> _The task_:
Print the lines that start the entries and continue through the one holding "Установка видеонаблюдения", please, exactly and with the pictures omitted.

:::::

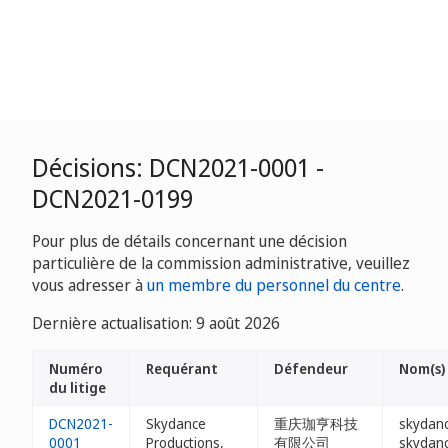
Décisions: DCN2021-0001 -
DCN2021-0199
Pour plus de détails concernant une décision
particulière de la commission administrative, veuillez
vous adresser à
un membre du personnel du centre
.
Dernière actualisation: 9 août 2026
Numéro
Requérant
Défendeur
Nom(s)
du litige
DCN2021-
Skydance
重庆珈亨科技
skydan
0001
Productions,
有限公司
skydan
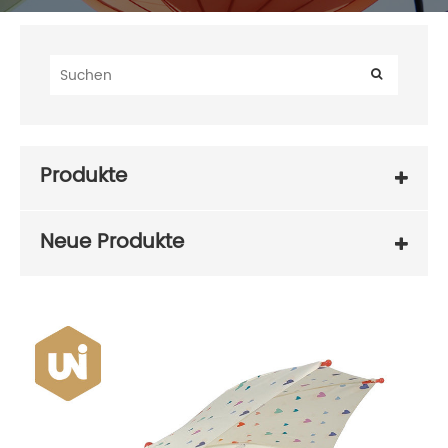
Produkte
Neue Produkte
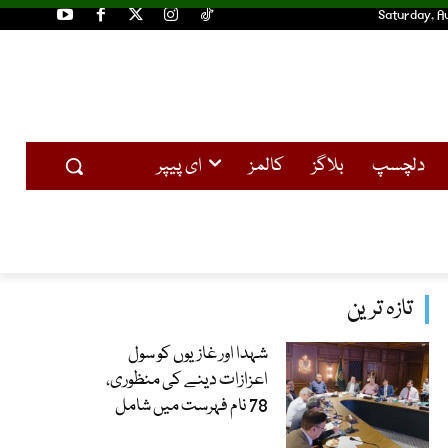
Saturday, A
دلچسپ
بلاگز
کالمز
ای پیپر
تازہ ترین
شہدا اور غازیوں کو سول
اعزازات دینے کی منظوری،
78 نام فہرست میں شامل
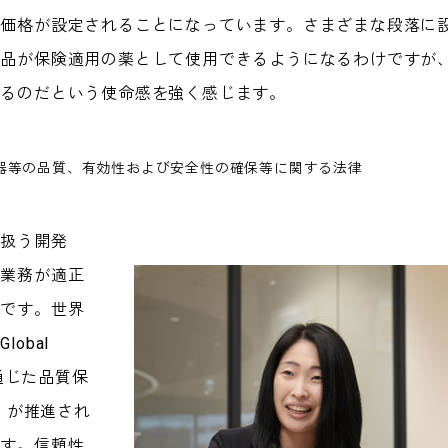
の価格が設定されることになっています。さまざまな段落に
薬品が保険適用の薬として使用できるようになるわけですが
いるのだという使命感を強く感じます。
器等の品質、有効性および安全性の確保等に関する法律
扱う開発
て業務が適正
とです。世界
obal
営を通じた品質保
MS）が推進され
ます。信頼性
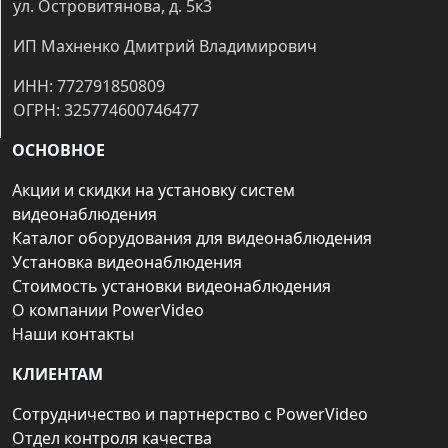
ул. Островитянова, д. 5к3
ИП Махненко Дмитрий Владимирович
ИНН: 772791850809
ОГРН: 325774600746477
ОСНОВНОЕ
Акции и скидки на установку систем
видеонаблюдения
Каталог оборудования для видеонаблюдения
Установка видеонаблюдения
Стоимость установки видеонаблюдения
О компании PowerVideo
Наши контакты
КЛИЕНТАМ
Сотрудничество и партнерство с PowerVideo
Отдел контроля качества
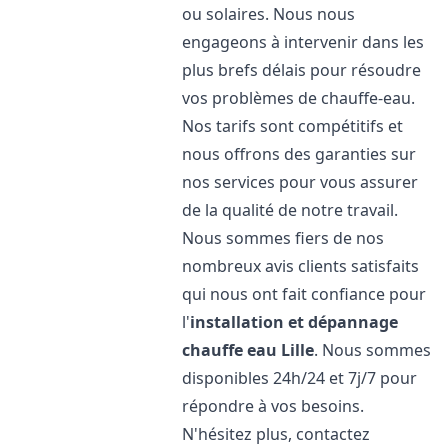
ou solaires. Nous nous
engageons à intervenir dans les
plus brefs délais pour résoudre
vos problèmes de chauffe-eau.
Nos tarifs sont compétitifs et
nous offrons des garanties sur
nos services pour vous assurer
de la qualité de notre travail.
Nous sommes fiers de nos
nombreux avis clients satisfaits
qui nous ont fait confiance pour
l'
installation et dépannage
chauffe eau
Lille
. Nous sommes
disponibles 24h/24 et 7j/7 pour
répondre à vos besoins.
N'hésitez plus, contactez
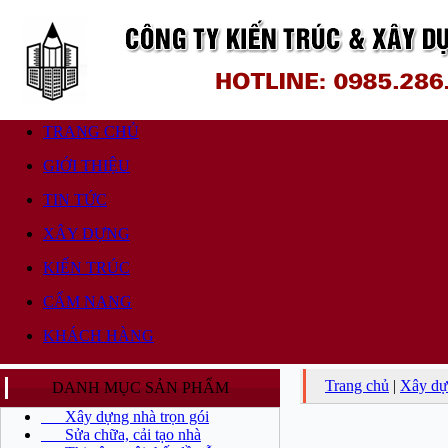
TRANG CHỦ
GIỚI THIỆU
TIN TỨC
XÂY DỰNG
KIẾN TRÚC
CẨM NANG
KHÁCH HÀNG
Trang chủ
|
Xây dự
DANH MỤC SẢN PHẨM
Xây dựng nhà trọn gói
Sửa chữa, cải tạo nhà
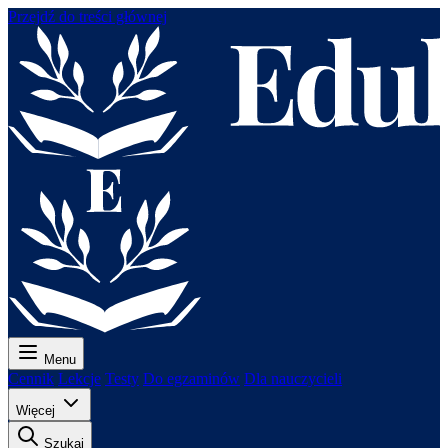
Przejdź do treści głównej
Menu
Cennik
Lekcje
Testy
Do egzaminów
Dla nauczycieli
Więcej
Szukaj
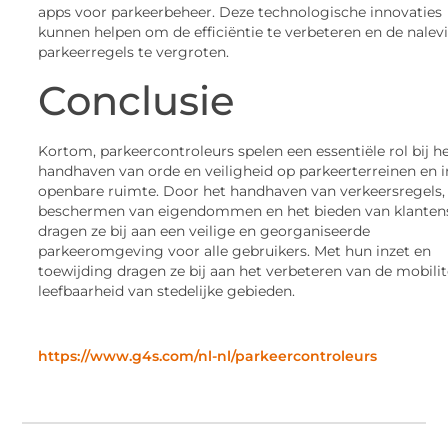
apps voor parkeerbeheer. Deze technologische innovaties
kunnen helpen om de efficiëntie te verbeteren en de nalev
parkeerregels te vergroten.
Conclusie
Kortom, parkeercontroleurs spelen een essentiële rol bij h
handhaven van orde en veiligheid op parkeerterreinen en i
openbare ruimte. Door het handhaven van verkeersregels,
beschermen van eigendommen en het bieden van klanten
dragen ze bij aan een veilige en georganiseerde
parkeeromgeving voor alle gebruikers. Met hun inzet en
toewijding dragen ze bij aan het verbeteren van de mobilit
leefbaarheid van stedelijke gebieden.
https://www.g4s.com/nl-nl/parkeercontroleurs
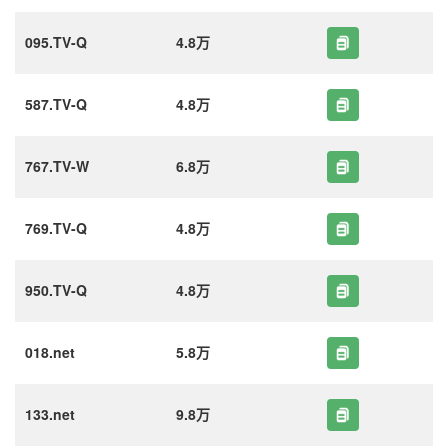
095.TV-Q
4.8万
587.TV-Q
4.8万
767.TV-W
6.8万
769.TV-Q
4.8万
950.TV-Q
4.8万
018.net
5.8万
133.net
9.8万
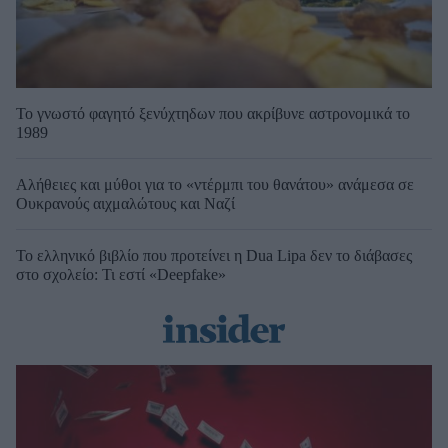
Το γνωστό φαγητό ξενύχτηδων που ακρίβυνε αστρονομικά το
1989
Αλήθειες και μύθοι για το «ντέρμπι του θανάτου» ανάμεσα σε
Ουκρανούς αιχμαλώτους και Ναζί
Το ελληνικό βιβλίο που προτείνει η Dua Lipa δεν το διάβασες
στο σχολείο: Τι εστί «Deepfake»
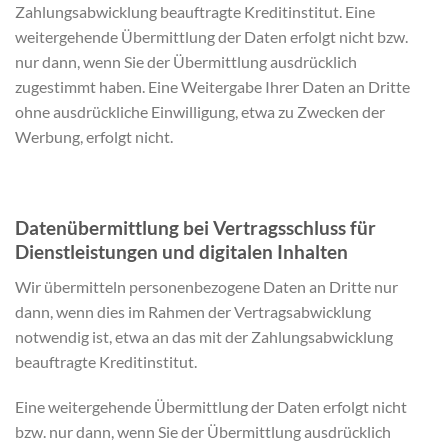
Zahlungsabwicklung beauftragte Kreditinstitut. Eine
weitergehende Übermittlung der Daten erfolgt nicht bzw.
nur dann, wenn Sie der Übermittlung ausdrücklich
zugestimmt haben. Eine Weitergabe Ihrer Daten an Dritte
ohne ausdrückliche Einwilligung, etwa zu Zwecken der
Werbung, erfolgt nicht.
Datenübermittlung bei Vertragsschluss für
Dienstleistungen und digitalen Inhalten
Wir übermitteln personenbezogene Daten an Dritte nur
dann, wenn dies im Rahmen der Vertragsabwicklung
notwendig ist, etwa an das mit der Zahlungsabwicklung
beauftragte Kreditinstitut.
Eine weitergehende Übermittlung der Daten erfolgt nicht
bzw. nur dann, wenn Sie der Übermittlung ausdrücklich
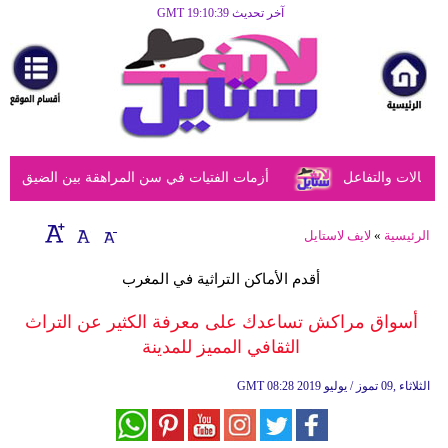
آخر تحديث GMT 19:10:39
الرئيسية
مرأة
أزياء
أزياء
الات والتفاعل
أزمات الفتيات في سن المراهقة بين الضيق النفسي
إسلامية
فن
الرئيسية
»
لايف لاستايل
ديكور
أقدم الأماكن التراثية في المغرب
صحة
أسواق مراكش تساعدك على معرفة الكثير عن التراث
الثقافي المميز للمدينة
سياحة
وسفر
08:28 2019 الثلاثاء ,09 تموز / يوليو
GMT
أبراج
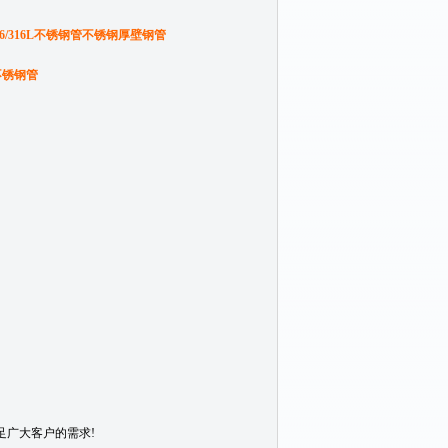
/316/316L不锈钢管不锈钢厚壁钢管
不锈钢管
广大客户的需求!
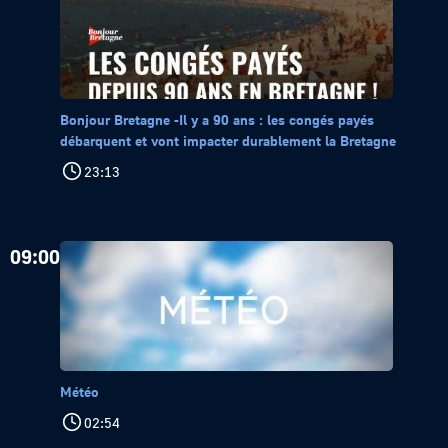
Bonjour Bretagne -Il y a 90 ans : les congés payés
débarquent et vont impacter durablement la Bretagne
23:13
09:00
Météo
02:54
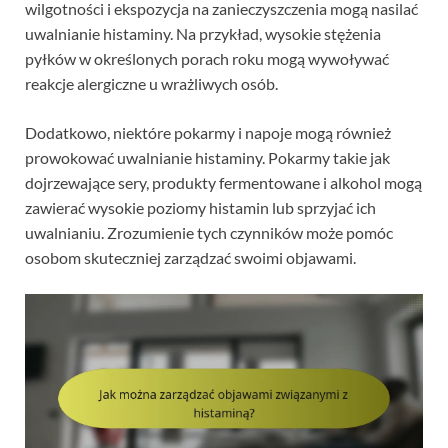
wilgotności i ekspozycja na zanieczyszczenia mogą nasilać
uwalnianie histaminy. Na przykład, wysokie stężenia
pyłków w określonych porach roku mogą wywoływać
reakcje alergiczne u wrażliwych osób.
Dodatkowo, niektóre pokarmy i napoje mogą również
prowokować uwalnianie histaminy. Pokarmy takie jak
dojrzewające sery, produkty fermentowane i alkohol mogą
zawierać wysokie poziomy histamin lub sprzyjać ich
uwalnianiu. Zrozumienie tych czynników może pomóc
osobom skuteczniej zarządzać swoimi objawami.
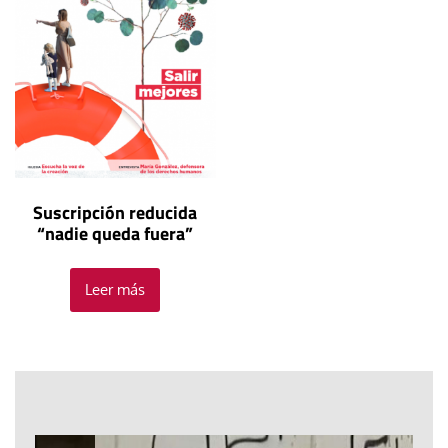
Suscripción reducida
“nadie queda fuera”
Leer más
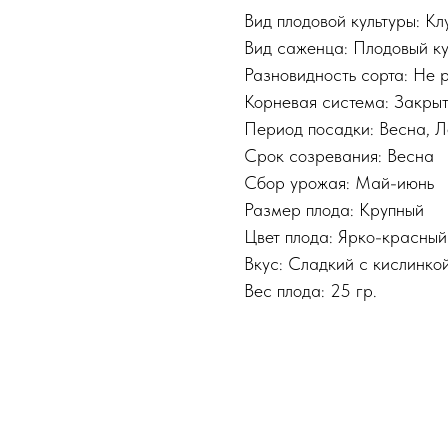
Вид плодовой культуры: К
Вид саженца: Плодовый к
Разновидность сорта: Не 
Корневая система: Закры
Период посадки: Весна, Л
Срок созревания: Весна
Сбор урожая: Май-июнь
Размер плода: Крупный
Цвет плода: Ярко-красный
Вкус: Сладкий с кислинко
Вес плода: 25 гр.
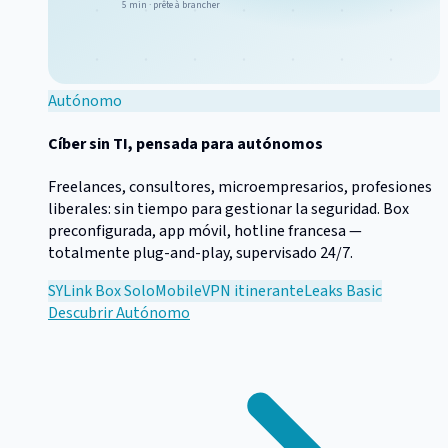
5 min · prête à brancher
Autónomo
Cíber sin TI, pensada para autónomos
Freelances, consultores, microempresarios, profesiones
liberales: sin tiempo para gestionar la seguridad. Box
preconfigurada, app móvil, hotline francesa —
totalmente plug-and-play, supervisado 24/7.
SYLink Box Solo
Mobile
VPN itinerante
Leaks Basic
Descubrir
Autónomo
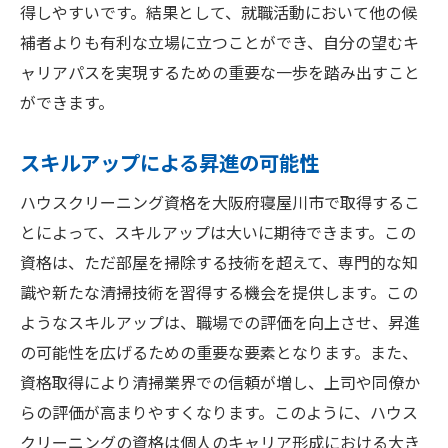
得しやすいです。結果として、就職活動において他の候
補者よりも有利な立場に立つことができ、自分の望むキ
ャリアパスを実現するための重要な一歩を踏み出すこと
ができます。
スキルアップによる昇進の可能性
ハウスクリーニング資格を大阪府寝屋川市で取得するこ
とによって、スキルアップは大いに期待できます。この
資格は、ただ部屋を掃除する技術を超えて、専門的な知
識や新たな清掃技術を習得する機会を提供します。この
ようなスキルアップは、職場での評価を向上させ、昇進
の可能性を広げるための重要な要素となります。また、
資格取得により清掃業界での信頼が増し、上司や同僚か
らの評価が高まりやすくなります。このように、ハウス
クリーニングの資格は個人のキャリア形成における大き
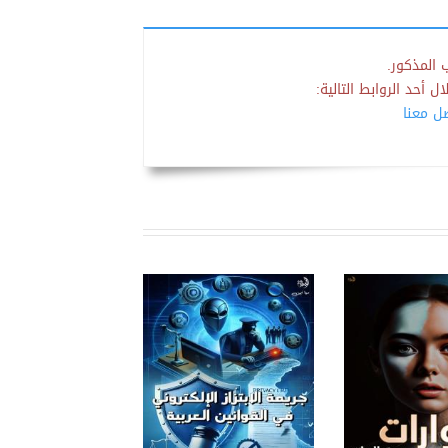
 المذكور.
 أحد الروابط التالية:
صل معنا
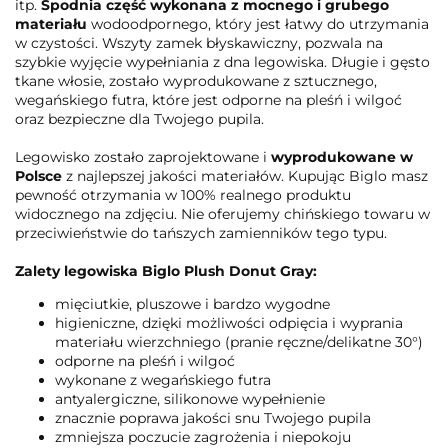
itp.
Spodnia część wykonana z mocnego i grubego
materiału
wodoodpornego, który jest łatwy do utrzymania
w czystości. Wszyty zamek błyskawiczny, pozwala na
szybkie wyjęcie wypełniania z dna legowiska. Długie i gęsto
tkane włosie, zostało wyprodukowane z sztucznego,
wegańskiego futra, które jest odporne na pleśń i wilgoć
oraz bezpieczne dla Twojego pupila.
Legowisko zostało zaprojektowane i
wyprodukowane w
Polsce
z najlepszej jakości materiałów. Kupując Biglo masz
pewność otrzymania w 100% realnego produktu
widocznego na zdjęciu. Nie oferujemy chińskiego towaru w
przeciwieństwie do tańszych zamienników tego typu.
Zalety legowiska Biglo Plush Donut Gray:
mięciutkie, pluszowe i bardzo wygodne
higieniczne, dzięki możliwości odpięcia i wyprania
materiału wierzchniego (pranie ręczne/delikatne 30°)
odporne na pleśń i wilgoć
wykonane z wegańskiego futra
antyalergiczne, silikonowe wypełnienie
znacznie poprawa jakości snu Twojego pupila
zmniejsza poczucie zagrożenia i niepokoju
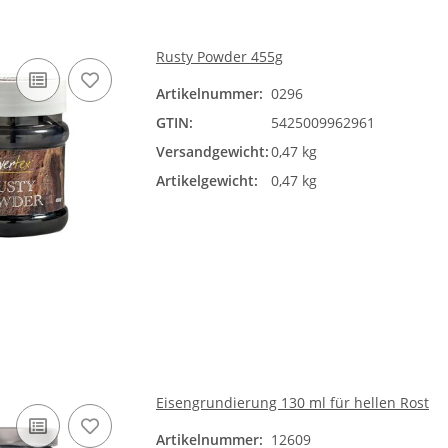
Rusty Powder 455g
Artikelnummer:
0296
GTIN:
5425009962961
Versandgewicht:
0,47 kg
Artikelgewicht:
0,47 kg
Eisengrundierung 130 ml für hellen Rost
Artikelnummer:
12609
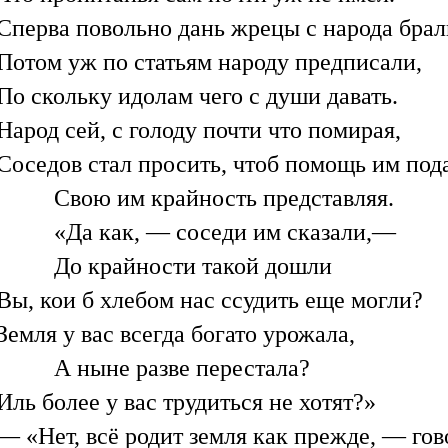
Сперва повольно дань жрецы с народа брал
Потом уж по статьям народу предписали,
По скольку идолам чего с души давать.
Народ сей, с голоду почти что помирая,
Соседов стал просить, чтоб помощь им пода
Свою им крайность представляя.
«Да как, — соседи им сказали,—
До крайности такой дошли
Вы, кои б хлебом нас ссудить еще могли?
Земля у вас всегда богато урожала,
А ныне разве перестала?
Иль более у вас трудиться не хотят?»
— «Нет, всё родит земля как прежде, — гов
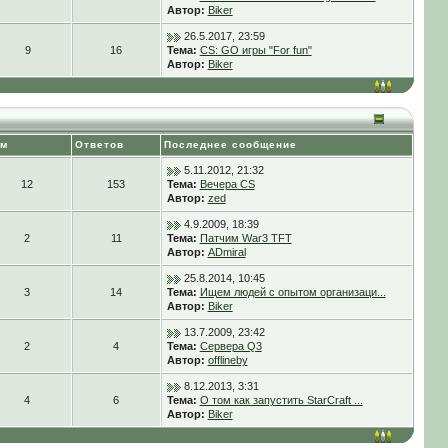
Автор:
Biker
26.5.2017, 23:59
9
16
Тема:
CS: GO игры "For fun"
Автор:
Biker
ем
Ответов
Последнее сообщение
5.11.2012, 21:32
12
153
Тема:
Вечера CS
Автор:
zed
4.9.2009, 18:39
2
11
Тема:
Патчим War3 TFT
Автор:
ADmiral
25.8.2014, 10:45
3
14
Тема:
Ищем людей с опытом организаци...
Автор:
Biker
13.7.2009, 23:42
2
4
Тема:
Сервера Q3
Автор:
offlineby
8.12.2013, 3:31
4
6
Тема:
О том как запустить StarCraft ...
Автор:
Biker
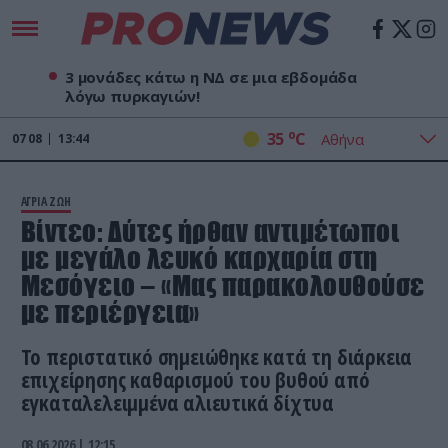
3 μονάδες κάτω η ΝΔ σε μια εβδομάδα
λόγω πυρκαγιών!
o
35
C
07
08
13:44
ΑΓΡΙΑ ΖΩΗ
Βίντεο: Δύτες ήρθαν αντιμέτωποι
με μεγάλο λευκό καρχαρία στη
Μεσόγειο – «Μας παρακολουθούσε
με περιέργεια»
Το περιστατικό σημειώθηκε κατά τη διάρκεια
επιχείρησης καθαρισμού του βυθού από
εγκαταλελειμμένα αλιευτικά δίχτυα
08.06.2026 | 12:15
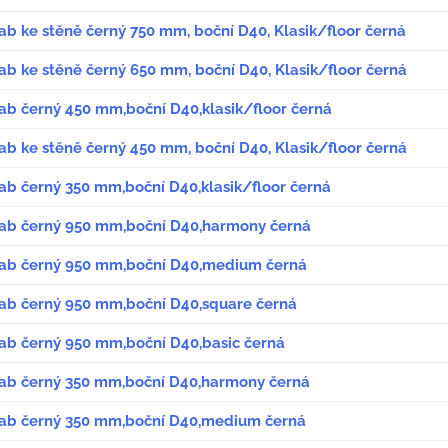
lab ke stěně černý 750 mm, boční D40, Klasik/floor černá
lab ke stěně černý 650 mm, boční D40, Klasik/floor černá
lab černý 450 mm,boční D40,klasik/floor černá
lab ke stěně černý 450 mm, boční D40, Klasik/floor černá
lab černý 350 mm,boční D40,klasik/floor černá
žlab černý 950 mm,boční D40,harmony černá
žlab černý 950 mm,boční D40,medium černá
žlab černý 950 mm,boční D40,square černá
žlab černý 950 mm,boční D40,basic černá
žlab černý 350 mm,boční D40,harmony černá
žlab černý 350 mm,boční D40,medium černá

:::::

> _Your solution_:
Décisions: DCN2021-0001 -
DCN2021-0199
Pour plus de détails concernant une décision
particulière de la commission administrative, veuillez
vous adresser à
un membre du personnel du centre
.
Dernière actualisation: 9 août 2026
Numéro
Requérant
Défendeur
Nom(s)
du litige
DCN2021-
Skydance
重庆珈亨科技
skydan
0001
Productions,
有限公司
skydan
Produkte
Neue Produkte
Saturday, A
دلچسپ
بلاگز
کالمز
ای پیپر
تازہ ترین
شہدا اور غازیوں کو سول
اعزازات دینے کی منظوری،
78 نام فہرست میں شامل
の価格が設定されることになっています。さまざまな段落に
薬品が保険適用の薬として使用できるようになるわけですが
いるのだという使命感を強く感じます。
器等の品質、有効性および安全性の確保等に関する法律
扱う開発
て業務が適正
とです。世界
obal
営を通じた品質保
MS）が推進され
ます。信頼性
ул. Островитянова, д. 5к3
ИП Махненко Дмитрий Владимирович
ИНН: 772791850809
ОГРН: 325774600746477
ОСНОВНОЕ
Акции и скидки на установку систем
видеонаблюдения
Каталог оборудования для видеонаблюдения
Установка видеонаблюдения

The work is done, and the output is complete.